> _ACTION ITEM_
In the listing below, the lines from the first through the one with "november 2014" are to be copied word for word.
BEGIN
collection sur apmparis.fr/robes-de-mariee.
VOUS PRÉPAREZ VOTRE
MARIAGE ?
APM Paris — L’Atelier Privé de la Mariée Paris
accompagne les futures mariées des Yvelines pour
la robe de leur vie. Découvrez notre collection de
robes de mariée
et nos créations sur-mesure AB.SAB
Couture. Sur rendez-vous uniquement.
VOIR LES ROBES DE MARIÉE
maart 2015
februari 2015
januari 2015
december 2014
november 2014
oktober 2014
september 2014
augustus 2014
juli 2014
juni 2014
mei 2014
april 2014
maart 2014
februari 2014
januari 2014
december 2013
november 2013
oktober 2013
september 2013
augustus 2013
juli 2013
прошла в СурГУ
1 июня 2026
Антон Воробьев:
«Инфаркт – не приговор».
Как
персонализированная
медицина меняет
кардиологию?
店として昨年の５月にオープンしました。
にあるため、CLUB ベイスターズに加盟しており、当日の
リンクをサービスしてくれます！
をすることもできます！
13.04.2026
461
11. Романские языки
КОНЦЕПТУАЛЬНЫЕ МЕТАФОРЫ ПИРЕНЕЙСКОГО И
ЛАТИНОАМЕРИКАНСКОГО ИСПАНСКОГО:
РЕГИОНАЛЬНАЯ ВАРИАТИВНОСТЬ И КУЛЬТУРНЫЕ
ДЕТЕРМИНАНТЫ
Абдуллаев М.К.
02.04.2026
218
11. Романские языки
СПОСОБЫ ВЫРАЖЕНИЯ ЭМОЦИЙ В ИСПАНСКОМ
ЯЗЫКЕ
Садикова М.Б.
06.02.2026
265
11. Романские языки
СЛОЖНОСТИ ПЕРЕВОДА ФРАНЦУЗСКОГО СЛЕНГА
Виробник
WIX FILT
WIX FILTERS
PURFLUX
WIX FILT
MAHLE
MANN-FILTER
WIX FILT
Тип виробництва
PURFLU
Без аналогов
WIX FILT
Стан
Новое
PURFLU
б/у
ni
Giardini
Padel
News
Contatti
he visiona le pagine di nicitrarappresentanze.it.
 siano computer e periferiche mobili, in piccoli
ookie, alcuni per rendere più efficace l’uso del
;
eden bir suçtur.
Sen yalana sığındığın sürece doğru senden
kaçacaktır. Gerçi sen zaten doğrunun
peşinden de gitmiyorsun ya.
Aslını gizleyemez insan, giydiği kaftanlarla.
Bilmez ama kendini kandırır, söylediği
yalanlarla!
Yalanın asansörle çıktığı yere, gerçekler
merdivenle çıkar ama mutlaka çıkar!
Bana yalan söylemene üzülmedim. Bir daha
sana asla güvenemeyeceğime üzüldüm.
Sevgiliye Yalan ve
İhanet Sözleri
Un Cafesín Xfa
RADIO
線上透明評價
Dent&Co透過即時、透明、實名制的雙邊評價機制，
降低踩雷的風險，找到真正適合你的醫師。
END
> _TASK SOLUTION_
collection sur apmparis.fr/robes-de-mariee.
VOUS PRÉPAREZ VOTRE
MARIAGE ?
APM Paris — L’Atelier Privé de la Mariée Paris
accompagne les futures mariées des Yvelines pour
la robe de leur vie. Découvrez notre collection de
robes de mariée
et nos créations sur-mesure AB.SAB
Couture. Sur rendez-vous uniquement.
VOIR LES ROBES DE MARIÉE
maart 2015
februari 2015
januari 2015
december 2014
november 2014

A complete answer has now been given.